(YOUR ASSIGNMENT) Your answer should be the lines below from the one with "turned into one" to the one with "Yt 310 Volume Boos", both included, given again exactly and with nothing added.

Records from a dataset
↓
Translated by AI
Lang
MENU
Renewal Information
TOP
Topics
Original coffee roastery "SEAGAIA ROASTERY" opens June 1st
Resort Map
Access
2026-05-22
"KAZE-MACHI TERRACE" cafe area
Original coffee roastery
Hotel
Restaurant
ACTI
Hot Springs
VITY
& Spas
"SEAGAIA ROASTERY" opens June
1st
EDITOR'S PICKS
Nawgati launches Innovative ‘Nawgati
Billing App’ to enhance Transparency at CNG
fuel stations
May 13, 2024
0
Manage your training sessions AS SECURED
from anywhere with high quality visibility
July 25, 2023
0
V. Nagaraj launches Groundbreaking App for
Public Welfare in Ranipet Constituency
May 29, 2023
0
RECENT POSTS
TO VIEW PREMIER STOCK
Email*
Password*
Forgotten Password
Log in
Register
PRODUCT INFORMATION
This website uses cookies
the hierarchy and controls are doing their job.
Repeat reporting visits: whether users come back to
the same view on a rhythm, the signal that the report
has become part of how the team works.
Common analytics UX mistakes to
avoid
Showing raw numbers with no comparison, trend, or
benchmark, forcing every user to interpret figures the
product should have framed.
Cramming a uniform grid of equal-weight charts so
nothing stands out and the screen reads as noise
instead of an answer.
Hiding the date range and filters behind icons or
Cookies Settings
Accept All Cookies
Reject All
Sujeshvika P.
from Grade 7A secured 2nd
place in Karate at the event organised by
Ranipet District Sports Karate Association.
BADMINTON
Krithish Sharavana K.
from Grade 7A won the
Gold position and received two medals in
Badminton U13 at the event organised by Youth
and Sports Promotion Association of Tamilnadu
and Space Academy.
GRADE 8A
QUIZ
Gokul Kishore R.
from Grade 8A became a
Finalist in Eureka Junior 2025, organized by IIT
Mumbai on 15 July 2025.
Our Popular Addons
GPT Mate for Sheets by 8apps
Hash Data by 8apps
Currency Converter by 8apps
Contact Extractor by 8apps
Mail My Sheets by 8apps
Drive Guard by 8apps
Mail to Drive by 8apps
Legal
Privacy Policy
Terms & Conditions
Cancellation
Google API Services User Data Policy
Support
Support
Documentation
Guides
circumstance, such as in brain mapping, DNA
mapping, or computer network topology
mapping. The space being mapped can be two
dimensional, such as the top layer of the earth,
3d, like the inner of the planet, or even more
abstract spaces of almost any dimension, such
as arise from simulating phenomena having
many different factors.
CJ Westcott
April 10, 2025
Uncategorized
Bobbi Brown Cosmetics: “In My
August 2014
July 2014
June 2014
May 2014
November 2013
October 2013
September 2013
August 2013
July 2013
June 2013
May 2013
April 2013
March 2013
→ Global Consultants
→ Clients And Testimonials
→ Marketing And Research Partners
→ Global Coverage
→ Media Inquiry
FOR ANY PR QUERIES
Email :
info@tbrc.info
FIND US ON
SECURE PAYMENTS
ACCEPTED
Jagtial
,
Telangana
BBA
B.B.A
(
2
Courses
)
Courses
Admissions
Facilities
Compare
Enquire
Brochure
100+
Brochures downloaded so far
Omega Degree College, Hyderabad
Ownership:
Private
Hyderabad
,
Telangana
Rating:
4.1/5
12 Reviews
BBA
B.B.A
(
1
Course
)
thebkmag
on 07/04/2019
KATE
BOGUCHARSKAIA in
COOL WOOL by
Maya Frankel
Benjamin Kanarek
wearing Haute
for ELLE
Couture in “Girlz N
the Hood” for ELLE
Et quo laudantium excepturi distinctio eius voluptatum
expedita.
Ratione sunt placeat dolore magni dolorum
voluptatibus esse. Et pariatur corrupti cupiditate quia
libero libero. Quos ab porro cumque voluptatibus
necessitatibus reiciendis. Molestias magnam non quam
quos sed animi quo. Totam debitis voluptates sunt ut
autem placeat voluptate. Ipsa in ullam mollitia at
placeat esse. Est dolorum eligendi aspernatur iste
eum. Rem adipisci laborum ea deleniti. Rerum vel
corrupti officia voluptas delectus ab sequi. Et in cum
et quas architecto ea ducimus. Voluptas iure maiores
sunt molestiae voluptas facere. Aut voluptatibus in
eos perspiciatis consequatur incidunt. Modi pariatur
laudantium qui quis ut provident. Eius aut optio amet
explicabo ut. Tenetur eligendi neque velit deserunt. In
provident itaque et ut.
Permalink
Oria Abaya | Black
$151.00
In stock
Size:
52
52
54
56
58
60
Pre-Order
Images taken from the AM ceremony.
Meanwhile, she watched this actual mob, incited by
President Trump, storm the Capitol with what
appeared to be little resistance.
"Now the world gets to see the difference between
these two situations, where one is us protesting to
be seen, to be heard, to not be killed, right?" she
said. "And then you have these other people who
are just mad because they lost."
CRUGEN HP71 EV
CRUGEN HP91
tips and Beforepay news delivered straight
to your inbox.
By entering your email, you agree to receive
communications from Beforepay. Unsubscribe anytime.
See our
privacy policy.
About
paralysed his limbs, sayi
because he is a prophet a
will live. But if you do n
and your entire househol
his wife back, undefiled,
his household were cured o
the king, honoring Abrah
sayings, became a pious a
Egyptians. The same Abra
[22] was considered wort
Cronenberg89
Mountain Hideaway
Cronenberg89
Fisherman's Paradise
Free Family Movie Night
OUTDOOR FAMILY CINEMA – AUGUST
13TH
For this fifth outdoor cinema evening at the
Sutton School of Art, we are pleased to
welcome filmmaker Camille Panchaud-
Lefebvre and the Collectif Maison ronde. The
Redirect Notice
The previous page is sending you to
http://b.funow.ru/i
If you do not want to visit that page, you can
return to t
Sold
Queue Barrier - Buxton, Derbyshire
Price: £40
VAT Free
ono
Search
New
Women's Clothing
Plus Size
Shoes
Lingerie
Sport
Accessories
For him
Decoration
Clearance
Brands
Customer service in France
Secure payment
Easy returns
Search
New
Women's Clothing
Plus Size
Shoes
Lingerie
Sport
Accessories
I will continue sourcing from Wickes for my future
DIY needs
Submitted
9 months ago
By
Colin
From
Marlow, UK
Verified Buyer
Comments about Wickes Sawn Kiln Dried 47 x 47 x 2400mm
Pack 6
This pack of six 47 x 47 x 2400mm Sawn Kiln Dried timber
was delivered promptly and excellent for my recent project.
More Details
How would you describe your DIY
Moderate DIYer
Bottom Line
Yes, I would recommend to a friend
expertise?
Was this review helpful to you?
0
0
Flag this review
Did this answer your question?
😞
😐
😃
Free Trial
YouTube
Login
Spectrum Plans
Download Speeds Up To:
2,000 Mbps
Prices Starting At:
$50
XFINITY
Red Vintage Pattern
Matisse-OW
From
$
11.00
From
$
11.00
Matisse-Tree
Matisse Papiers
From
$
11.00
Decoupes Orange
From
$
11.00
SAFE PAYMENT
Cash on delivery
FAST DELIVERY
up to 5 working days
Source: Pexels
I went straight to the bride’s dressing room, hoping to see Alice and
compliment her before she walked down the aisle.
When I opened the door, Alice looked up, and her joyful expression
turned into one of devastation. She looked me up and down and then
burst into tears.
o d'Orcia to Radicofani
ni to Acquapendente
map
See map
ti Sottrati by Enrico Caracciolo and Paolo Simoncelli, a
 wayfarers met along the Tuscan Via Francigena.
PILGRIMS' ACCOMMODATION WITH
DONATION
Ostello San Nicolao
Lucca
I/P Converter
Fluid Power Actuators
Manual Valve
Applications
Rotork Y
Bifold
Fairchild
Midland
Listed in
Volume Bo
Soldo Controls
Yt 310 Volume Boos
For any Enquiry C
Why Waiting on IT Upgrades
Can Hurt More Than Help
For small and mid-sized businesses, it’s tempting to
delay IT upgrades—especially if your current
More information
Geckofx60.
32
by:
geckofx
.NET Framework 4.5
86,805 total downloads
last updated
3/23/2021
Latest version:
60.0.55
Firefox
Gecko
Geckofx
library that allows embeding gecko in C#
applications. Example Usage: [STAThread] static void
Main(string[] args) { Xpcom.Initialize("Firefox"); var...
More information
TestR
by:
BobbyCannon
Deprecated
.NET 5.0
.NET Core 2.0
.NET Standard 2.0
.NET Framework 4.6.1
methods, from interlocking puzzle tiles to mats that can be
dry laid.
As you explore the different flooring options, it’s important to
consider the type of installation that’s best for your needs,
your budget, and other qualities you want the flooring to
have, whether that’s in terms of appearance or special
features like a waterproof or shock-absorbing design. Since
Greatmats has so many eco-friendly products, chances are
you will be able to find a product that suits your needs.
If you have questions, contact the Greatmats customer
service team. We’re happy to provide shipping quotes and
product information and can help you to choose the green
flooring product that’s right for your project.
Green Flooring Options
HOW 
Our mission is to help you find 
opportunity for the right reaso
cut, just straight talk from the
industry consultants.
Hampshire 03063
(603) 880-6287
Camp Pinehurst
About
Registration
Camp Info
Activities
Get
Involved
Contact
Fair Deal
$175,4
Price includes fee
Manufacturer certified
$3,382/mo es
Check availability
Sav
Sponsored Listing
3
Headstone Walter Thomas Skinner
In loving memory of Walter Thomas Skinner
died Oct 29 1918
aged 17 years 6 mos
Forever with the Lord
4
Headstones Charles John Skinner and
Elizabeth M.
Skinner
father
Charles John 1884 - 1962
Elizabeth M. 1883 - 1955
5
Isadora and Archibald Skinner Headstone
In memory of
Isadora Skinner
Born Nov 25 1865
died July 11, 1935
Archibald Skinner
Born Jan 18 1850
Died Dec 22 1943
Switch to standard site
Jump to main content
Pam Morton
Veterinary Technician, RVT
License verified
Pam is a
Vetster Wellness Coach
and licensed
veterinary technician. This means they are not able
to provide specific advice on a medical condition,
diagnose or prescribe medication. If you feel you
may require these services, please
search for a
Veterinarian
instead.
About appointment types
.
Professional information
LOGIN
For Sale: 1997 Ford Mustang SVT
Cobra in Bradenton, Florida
↑
(COMPLETED TASK)
turned into one of devastation. She looked me up and down and then
burst into tears.
o d'Orcia to Radicofani
ni to Acquapendente
map
See map
ti Sottrati by Enrico Caracciolo and Paolo Simoncelli, a
 wayfarers met along the Tuscan Via Francigena.
PILGRIMS' ACCOMMODATION WITH
DONATION
Ostello San Nicolao
Lucca
I/P Converter
Fluid Power Actuators
Manual Valve
Applications
Rotork Y
Bifold
Fairchild
Midland
Listed in
Volume Bo
Soldo Controls
Yt 310 Volume Boos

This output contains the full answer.